The other three reports are the Nigerian College of Aviation Technology ( NCAT) Tampico TB-9 aircraft with registration 5N-CBJ; a Beechcraft aircraft with registration N564UZ belonging to Shoreline, and a Veteran Aviation Airline EK-74798 at the Nnamdi Azikiwe International Airport, Abuja.
In the four accidents and serious incidents released by AIB, the bureau issued nine safety recommendations, aimed at improving the system and providing crucial intervention.
Speaking at the presentation of the reports yesterday, the Commissioner of AIB, Akin Olateru, said some of the accidents and serious incidents would not happen if the operators adhered strictly to the industry standards and practices, however, said the sector had improved over the years.
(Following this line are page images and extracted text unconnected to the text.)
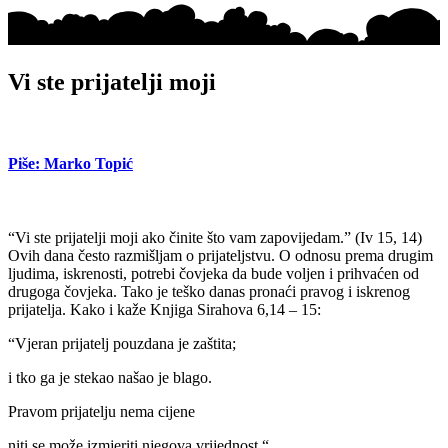
Vi ste prijatelji moji
Piše: Marko Topić
“Vi ste prijatelji moji ako činite što vam zapovijedam.” (Iv 15, 14)
Ovih dana često razmišljam o prijateljstvu. O odnosu prema drugim
ljudima, iskrenosti, potrebi čovjeka da bude voljen i prihvaćen od
drugoga čovjeka. Tako je teško danas pronaći pravog i iskrenog
prijatelja. Kako i kaže Knjiga Sirahova 6,14 – 15:
“Vjeran prijatelj pouzdana je zaštita;
i tko ga je stekao našao je blago.
Pravom prijatelju nema cijene
niti se može izmjeriti njegova vrijednost.“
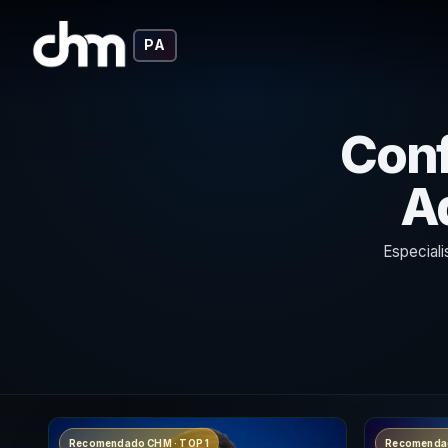
PA
Conf
A
Especiali
Recomendado CHM · TOP 1
Recomendad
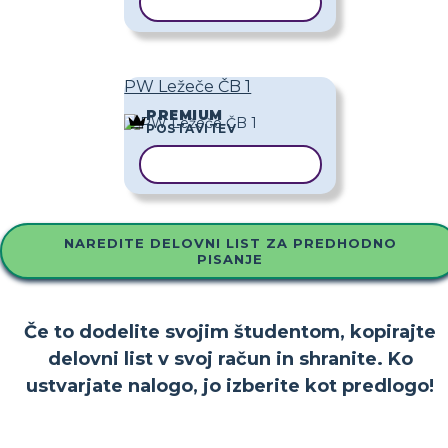
KOPIRAJ PREDLOGO
PW Ležeče ČB 1
PREMIUM
POSTAVITEV
KOPIRAJ PREDLOGO
NAREDITE DELOVNI LIST ZA PREDHODNO
PISANJE
Če to dodelite svojim študentom, kopirajte
delovni list v svoj račun in shranite. Ko
ustvarjate nalogo, jo izberite kot predlogo!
On the Chanchangi Airline aircraft with the registration number: 5N-BIG which crash occurred in Port Harcourt on July 14, 2008, the report stated that the decision by the pilot to land following an unstabilised approach was the singular causal factor for the crash.
According to the report, the pilot ought to have initiated a go-around before landing the Boeing 737-282 aircraft.
AIB also identified two contributory factors to the crash, which had 47 persons on board-41 passengers, two flight crew and four flight attendants with three hours fuel in its tank.
The contributory factors, according to Olateru, were the deteriorating weather conditions with a line squall, “which prevented a diversion to the alternates and the wet runway with significant patches of standing water.”
The report did not however issue any safety recommendation on the Chanchangi Airline aircraft accident, saying all the issues, which led to the crash had been addressed by the respective bodies.
He, however, regretted that the report was coming 12 years after the crash, but attributed some challenges in the system to the delay in early release of the report.
According to him, ‘’There is no excuse to keep a report for seven years or more. As we speak, Chanchangi is gone and so if we released a safety recommendation, it will be an open item, and this is why there has to be speed in the release of accident reports.
“I cannot speak for my predecessors. All I can say is there were a lot of challenges with the workforce and procedures, and so with the help for the National Assembly and the Minister of Aviation, we have been able to temporarily solve some of these problems.”
On the accident involving the Tampico TB-9 aircraft operated by the Nigerian College of Aviation Technology (NCAT) Zaria, with nationality and registration marks 5N-CBJ, AIB said late decision to initiate a go-around after touchdown resulted in loss of directional control of the aircraft after landing.
On the Beechcraft C90 aircraft with nationality and registration mark N364UZ, operated by Shoreline Energy International Limited (SEIL), the aircraft crashed on a farm land and engulfed in flames with the two occupants fatally injured.
The AIB discovered a non-adherence to approved storage procedure, calling for regulatory oversight on flight operations and maintenance of foreign registered aircraft in Nigeria.
The AIB also suggested four safety recommendations all to the Nigerian civil Aviation Authority (NCAA).
The last accident report on 747-200 aircraft penates by Veteran Avia Airlines limited EK-74798 at the Abuja Airport had as contributory factors lack of briefing by the Saudi dispatcher during pre-flight, missing runway status on Abuja ATIS information, ineffective communication between crew and ATC among others.